Mais Morgan Håkansson, guitariste et tête pensante du combo, s’en fiche. En amoureux de l’histoire, fasciné par les guerres, et la Seconde Guerre Mondiale en particulier, va même jusqu’à proposer avec Viktoria un second album d’affilée conceptualisé autour de ce thème. Un album à l’imagerie austère, au contenu primitif mais dynamique, dont nous discutons avec lui ci-après (suite de notre échange publié il y a quelque semaines), même s’il se montre pudique quand il s’agit de partager son point de vue et ses analyses sur l’histoire et l’actualité… L’occasion tout de même pour lui de répondre aux accusations dont le groupe a encore récemment fait l’objet, mais également, parmi d’autres sujets, révéler les liens unissant Marduk à la musique classique.

« Même si les gens ont aujourd’hui facilement accès à la connaissance sur tout, ils sont plus stupides qu’ils n’ont jamais été ! Toute cette génération Facebook idiote qui, dès que quelque chose se passe quelque part dans le monde, brandissent un genre de drapeau sur leur page Facebook, ‘priez pour ci’, ‘priez pour ça’. Ça n’aide en rien, vous savez ! »

Radio Metal : Une chose qui est frappante avec Viktoria est que vous avez pris une direction musicale plus brute et primitive, presque punk parfois, d’autant plus que l’album est très court, seulement 32 minutes, et très direct. Avez-vous voulu revenir aux bases sur cet album ?
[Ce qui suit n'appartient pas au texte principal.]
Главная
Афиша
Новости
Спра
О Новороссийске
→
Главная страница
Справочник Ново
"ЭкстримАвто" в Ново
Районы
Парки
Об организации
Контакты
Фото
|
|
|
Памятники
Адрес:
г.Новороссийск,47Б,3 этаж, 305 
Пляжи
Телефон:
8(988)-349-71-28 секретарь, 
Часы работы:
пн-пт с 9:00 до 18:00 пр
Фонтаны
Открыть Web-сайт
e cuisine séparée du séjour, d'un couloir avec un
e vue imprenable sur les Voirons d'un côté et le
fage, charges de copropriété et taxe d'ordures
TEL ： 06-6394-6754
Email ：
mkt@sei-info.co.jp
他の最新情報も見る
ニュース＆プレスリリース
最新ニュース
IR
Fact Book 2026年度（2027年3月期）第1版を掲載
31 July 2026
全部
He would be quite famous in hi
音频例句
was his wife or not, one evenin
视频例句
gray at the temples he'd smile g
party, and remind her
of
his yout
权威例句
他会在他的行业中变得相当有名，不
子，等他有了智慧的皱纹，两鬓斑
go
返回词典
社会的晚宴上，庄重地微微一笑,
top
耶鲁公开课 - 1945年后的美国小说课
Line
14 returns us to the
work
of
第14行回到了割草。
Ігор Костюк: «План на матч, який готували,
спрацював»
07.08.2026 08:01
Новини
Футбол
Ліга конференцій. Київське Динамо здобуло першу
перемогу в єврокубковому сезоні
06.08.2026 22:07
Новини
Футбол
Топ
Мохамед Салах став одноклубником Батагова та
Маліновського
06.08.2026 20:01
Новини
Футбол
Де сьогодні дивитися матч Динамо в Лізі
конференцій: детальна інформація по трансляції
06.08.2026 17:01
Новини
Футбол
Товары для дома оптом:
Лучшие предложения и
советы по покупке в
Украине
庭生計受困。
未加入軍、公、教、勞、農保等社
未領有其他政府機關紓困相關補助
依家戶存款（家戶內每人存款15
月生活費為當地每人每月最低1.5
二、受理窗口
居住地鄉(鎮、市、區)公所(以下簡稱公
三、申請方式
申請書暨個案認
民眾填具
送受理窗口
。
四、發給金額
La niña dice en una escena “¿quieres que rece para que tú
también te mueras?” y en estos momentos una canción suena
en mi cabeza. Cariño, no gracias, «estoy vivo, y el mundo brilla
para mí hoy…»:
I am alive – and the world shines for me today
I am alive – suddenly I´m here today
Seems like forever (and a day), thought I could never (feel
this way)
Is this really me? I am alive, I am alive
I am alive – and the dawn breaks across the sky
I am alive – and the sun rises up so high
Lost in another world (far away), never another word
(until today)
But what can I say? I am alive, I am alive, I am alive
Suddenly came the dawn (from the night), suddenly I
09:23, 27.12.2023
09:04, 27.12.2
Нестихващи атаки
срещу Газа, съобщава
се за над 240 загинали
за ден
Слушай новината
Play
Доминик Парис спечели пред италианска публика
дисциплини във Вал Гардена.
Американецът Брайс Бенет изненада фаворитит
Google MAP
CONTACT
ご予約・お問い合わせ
Morgan Håkansson (guitare) : Je ne sais pas ! Lorsque nous travaillons sur la musique, nous ne nous posons pas vraiment pour nous dire que ça doit être fait de manière spécifique, ou qu’il faut essayer quelque chose de nouveau. Ça n’a jamais été notre truc. Il s’agit de faire avec ce qui nous vient naturellement et cette fois, c’est ça qui en est ressorti ! Nous laissons l’énergie se déverser et nous emmener là où elle nous emmène. C’est important de travailler sur la musique et les paroles comme un seul morceau en étant un reflet fort de notre esprit. C’est à ça que je pense généralement, et ensuite, si c’est primitif ou s’il y a un million de sons dans une chanson, ça n’a pas d’importance tant que le feeling est là. Si tu dis que c’est un peu plus simpliste, primitif ou peu importe, en fait ça ne fait que capturer le moment, notre état d’esprit aujourd’hui. Ouais, je pense que nous voulions avoir un impact fort mais, encore une fois, nous ne réfléchissons pas à ce qui devrait être sur l’album, comment ça doit sonner ou la longueur du disque. Je pense que quand le format CD est arrivé, les gens ont fait des albums de plus en plus longs. Mais moi, je m’en fous royalement si l’album fait 54 ou 28 minutes, ça ne m’intéresse absolument pas. C’est ce qui est dans l’album qui compte vraiment, c’est l’impact et l’histoire de l’album, et le thème, la musique et les paroles qui fonctionnent ensemble et créé l’unité. Je n’ai même pas vu quel temps d’écoute il faisait avant qu’il soit terminé.

Pour autant, si on compare Viktoria à Panzer Division Marduk, qui est l’un de vos classiques, c’est bien plus dynamique, allant de la très rapide et corrosive « Equestrian Bloodlust » à la plus lente et menaçante « Tiger I » à « Narva » et ses mélodies conquérantes. Est-ce que le fait d’avoir une bonne dynamique est quelque chose dont vous vous souciez aujourd’hui ?

Non, pas vraiment. Je n’ai strictement aucune préoccupation lorsque nous faisons un album. Nous y allons et mettons en place le thème et l’histoire que nous avons, et le résultat est ce qu’il est ! Je dirais que ce sont les histoires qui créent la dynamique. Aussi, par exemple, je pense que notre façon de travailler sur les derniers albums a fait qu’ils sont plus dynamiques parce que nous mettons moins de guitares, au lieu d’avoir un tapis de six guitares ou je ne sais quoi.

On peut entendre des enfants chanter sur la chanson d’ouverture « Werwolf ». Comment ça s’est fait ?

De manière très simple, en fait : nous avons eu l’idée de ce chœur et nous avons fait venir trois jeunes filles pour le faire ! Car nous voulions ce chœur de trois ou quatre jeunes filles, donc pas de problème, nous l’avons arrangé. C’est la fille d’une amie de ma femme et deux autres enfants. Vraiment, c’est basique, il n’y a pas d’histoire particulière là-derrière, mais ça fonctionnait très bien avec le thème de la chanson. Ça parle des derniers combats de la Seconde Guerre Mondiale du côté allemand, lorsque les enfants étaient très impliqués dans la guerre, la guerre totale, avec des gamins qui étaient envoyés sur les champs de bataille. Il y a donc un petit symbole par rapport à ça.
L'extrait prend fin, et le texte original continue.